For the larger and more aggressive players in the market, the ultimate goal is to establish a role as the central knowledge broker within the enterprise, providing users with multiple search capabilities that can adequately deal with any request, understand its purpose, execute against any relevant resources, and display in the appropriate format. Smaller players and new entrants must decide whether to make a play for that role, or focus on niche opportunities or become a component in the strategies of the larger players.
User organizations must carefully consider the demands that will be placed on search technology—in both the short and long term. Why does it need better search? Which areas of the business will gain most?
Appropriate investment in people and processes is essential to get the maximum benefit. Users tend to have low threshold levels when it comes to search, so if they do not know how to search properly, or have false expectations, they will stop using it.

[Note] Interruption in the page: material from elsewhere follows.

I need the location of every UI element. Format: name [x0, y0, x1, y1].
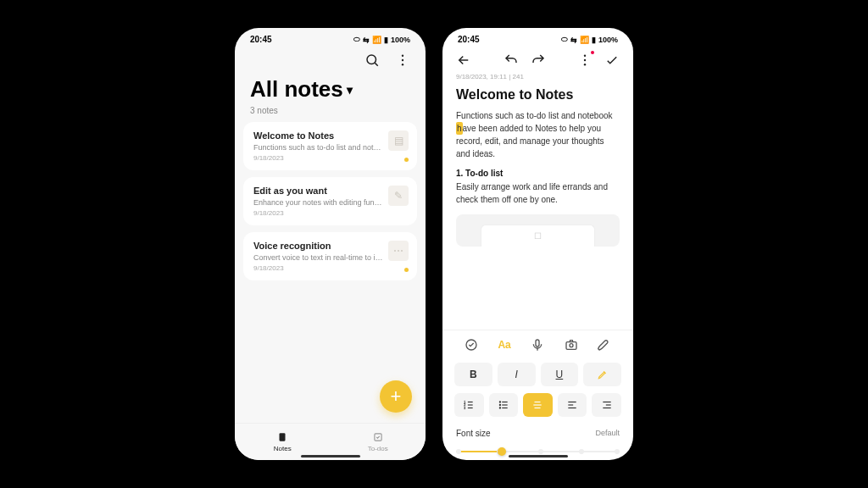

Early adopters have discovered that calculating return on investment for search technologies can be difficult, especially in an internal environment where there is no direct revenue connection. The most common method of judging the success of an advanced search implementation is through user feedback which is, by its very nature, not quantitative. However, other methods are available such as calculating the time saved per employee per day. Not forgetting the potential returns to be derived from integrating search technology with other applications.
Search vendors are eager to explain the inferiority of competitors’ search algorithms. It is important to avoid that “algorithm war” and instead to focus on buying a solution capable of meeting business requirements, especially because few of the major vendors rely on a single approach.
One of the great advantages when considering search technology is that it is relatively easy to pilot a product. Initial capabilities and likely fit with your requirements can therefore be seen much more quickly than is possible, for example, with a complex business application or middleware technology.